BigStationW Delivers ComfyUi-Untwisting-RoPE For Style Without Copying

BigStationW has released ComfyUi-Untwisting-RoPE, a custom node for ComfyUI that brings training-free style transfer to diffusion transformer (DiT) models. The tool tackles a common problem where shared attention mechanisms accidentally copy reference image content instead of applying only its style. It does this by intelligently controlling the frequency bands inside rotary positional embeddings, a technique described in a recent research paper.
You may recognize ComfyUI-NAG-Extended also from the developer BigStationW, packaged the paper’s method into a ready-to-use ComfyUI node. The original work by Aryan Mikaeili and colleagues analyzed why high-frequency components in RoPE force queries to lock onto spatially matching reference tokens, leading to unwanted content duplication. By selectively modulating those frequency bands, the node lets the model pay attention based on semantic meaning rather than rigid position matching, so stylistic cues transfer without copying subjects or scenes.
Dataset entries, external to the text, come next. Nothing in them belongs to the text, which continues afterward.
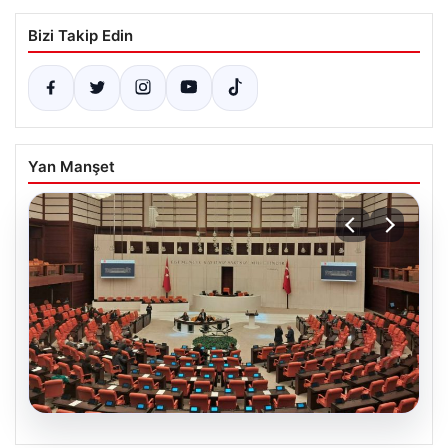
Bizi Takip Edin
Yan Manşet
08.08.2026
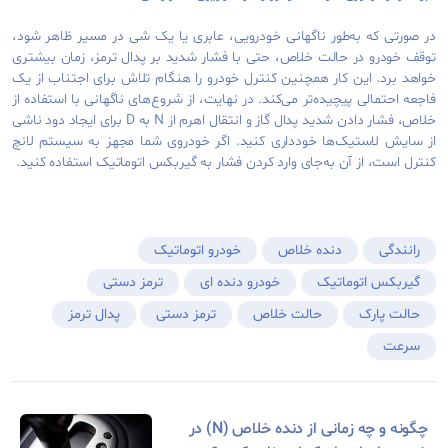
در صورتی که به‌طور ناگهانی خودرویی، عابری یا یک شی در مسیر ظاهر شود،
توقف خودرو در حالت خلاص، حتی با فشار شدید بر پدال ترمز، زمان بیشتری
خواهد برد. این کار همچنین کنترل خودرو را هنگام تلاش برای اجتناب از یک
فاجعه احتمالی پیچیده‌تر می‌کند. در نهایت، از شروع‌های ناگهانی با استفاده از
خلاص، فشار دادن شدید پدال گاز و انتقال اهرم از N به D برای ایجاد دود ناشی
از سایش لاستیک‌ها خودداری کنید. اگر خودروی شما مجهز به سیستم لانچ
کنترل است، از آن به‌جای وارد کردن فشار به گیربکس اتوماتیک استفاده کنید.
رانندگی
دنده خلاص
خودرو اتوماتیک
گیربکس اتوماتیک
خودرو دنده ای
ترمز دستی
حالت پارک
حالت خلاص
ترمز دستی
پدال ترمز
سرعت
چگونه و چه زمانی از دنده خلاص (N) در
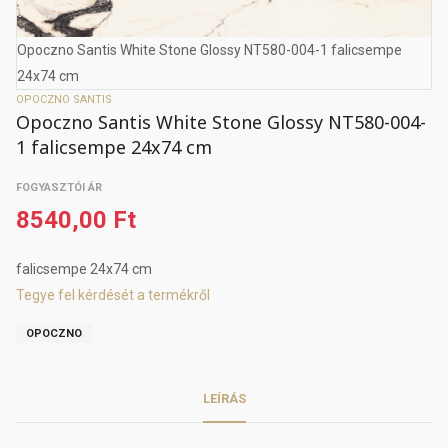
Opoczno Santis White Stone Glossy NT580-004-1 falicsempe
24x74 cm
OPOCZNO SANTIS
Opoczno Santis White Stone Glossy NT580-004-
1 falicsempe 24x74 cm
FOGYASZTÓI ÁR
8540,00 Ft
falicsempe 24x74 cm
Tegye fel kérdését a termékről
OPOCZNO
LEÍRÁS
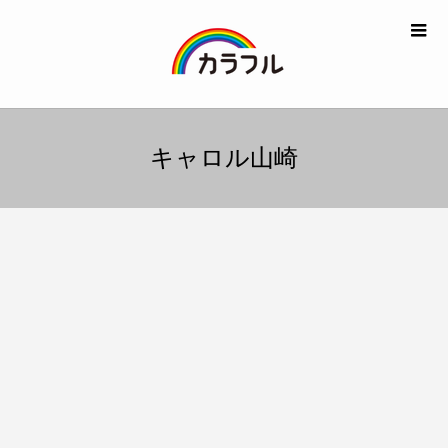
キャロル山崎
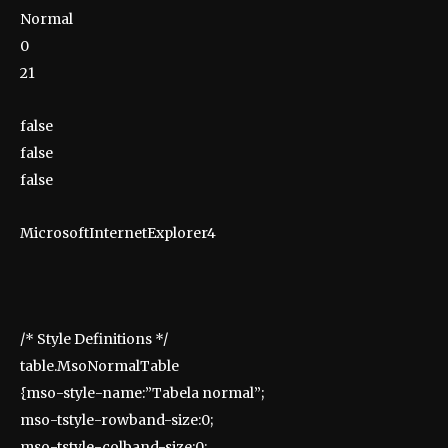
Normal
0
21
false
false
false
MicrosoftInternetExplorer4
/* Style Definitions */
table.MsoNormalTable
{mso-style-name:”Tabela normal”;
mso-tstyle-rowband-size:0;
mso-tstyle-colband-size:0;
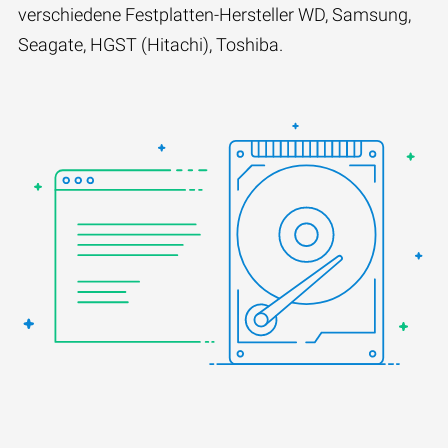
verschiedene Festplatten-Hersteller WD, Samsung,
Seagate, HGST (Hitachi), Toshiba.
A smarter approach to style transfer
- Training-free, no fine-tuning required.
- Works with Flux.2, Qwen-Image/Edit, Z-image, Anima.
- Separates style from content during generation.
- Adjustable frequency modulation for fine control.
- Simple installation as a ComfyUI custom node.
- Based on novel RoPE frequency analysis.
- Prevents unintended reference image copying.
Artists and studios running models on their own hardware can generate styled images without sending any data to cloud services. The node gives privacy-conscious professionals full control over the style transfer process inside ComfyUI, with no extra training costs or complex setup. Hobbyists with consumer GPUs benefit as well, because it works with popular local DiT models they already have installed.
Behind the code and research
The entire node is a direct, lightweight translation of the paper’s mathematical insight and does not require downloading additional models. Its effectiveness depends on the underlying base model, and results may vary across different DiT architectures. Future improvements could expand the list of supported models as the research community continues to explore frequency-based attention control.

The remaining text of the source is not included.